Clinical manifestations

Presentation and course

Myoclonus epilepsy with ragged-red fibers (MERRF) is a multisystem disorder traditionally characterized by (1) myoclonus, (2) generalized epilepsy, (3) ataxia, and (4) myopathy with ragged-red fibers in the muscle biopsy (26).

Onset of the disease is usually in childhood and adolescence after normal psychomotor early development, but it is also possible in adulthood. About 80% of patients have a family history of mitochondrial encephalomyopathy, although not always full-blown MERRF (30). Oligosymptomatic and asymptomatic maternal relatives in MERRF pedigrees are frequently detected. Occasional patients that fulfill the clinical criteria for MERRF also may have additional neurologic manifestation such as migraine (70), hearing impairment, and peripheral neuropathy. Several individuals with depressive mood disorders have been reported.

Among non-neurologic manifestations, cardiac involvement and lipomatosis are frequent. Cardiopathy is common in MERRF and may require medical treatment; in a study of 18 patients with the m.8344A>G mutation, eight had cardiac involvement (dilated cardiopathy in four, Wolff-Parkinson-White syndrome in three, partial cardiac conduction block in one), and two died of heart failure (71). An Italian study showed that cardiac involvement was observed in 53% of 15 m.8344A>G MERRF patients, and a restrictive respiratory insufficiency requiring ventilatory support was observed in about half of the patients (10). Lipomatosis may be observed in adult MERRF patients, most commonly in the cervical region (14). Massive lipomas have also been reported.

Maternally inherited spinocerebellar degeneration, atypical Charcot-Marie-Tooth disease, and Leigh disease have been reported as unusual manifestations in a MERRF pedigree (31). One patient presented with parkinsonism without myoclonus, epilepsy, or ataxia (32), and a child presented with acute demyelination in the central and peripheral nervous system (24).
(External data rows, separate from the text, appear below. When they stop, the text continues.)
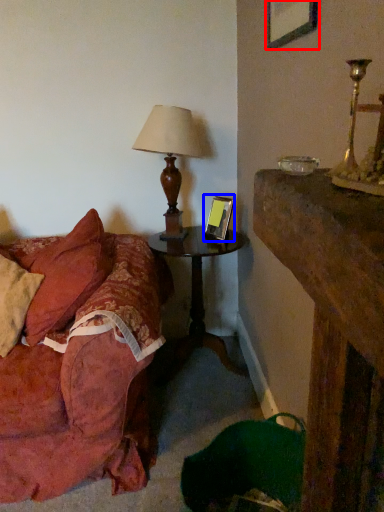 Question: Which object appears farthest to the camera in this image, picture frame (highlighted by a red box) or picture frame (highlighted by a blue box)?

Choices:
 (A) picture frame
 (B) picture frame

Answer: (B) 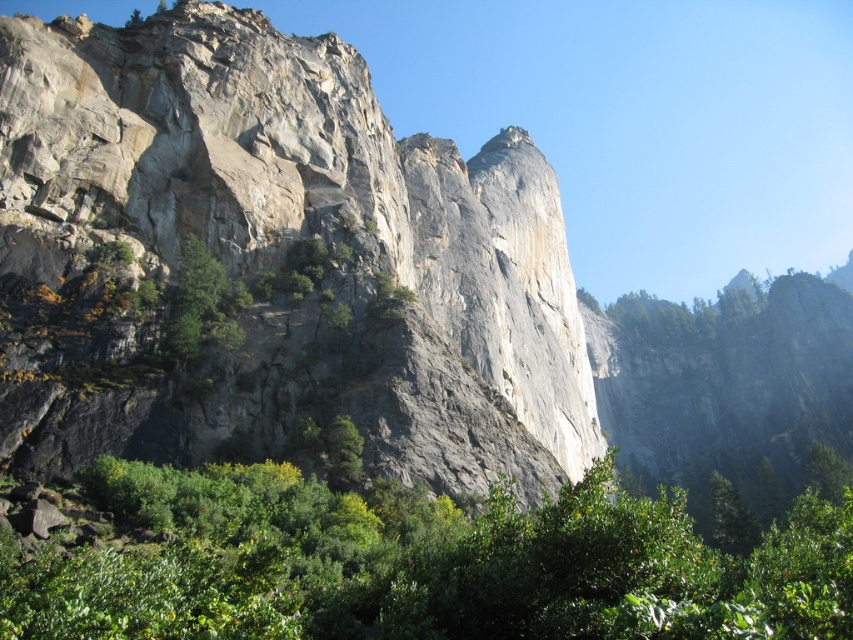 The image size is (853, 640). In order to click on gray rock formation at center in this screenshot , I will do pos(276,260).

Between point (370, 316) and point (165, 336), which one is positioned in front?

Point (165, 336) is in front.

The height and width of the screenshot is (640, 853). I want to click on gray rock formation at center, so click(276, 260).

At what (x,y) coordinates should I click in order to perform the action: click on green matte tree at left. Please return your answer as a coordinate pair (x, y). The image size is (853, 640). Looking at the image, I should click on (202, 305).

This screenshot has height=640, width=853. Describe the element at coordinates (202, 305) in the screenshot. I see `green matte tree at left` at that location.

Where is `green matte tree at left`? green matte tree at left is located at coordinates (202, 305).

The image size is (853, 640). I want to click on green matte tree at left, so click(202, 305).

Does point (456, 554) come behind point (729, 486)?

No, (456, 554) is closer to viewer.

Between point (206, 618) and point (733, 515), which one is positioned in front?

Point (206, 618) is more forward.

Who is more forward, (554, 636) or (718, 474)?

Point (554, 636) is more forward.

Identify the location of green leafy shrubs at lower center. (422, 564).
A MERRF-resembling case of adolescent-onset and slowly progressive mitochondrial encephalomyopathy with epilepsy, ataxia, and dystonia in the absence of clinical myopathy, caused by a rare mutation in the MT-TW gene, was reported (72).

The largest cohort to date comprises 42 carriers of the m.8344A>G mutation (39). Clinical data were available for 39 subjects, and four of those were asymptomatic (10.3%). The mean age at onset of the 35 symptomatic patients was 30.1±18.4 years (range 0 to 66; 11/35 with clinical onset before the age of 16). The most frequent clinical manifestations were muscle weakness in 51.3%, exercise intolerance in 38.5%, seizures in 30.8%, hearing loss in 30.8%, multiple lipomatosis in 28.2%, ptosis/ophthalmoparesis in 25.6%, ataxia in 20.5%, and myoclonus in 20.5%. Moreover, the authors reviewed the literature and found 282 additional mutation carriers. Considering all 321 patients so far available at the mean age of approximately 35 years, the clinical picture was characterized by the following signs and symptoms: myoclonus, muscle weakness, ataxia (35% to 45% of patients), generalized seizures, hearing loss (25% to 34.9%), cognitive impairment, multiple lipomatosis, neuropathy, exercise intolerance (15% to 24.9%), increased creatine kinase levels, ptosis/ophthalmoparesis, optic atrophy, cardiomyopathy, muscle wasting, respiratory impairment, diabetes, muscle pain, tremor, and migraine (5% to 14.9%) (10). Taken together, the phenotype of m.8344A>G mutation carriers showed marked heterogeneity, reaching from asymptomatic to lethal multisystem diseases.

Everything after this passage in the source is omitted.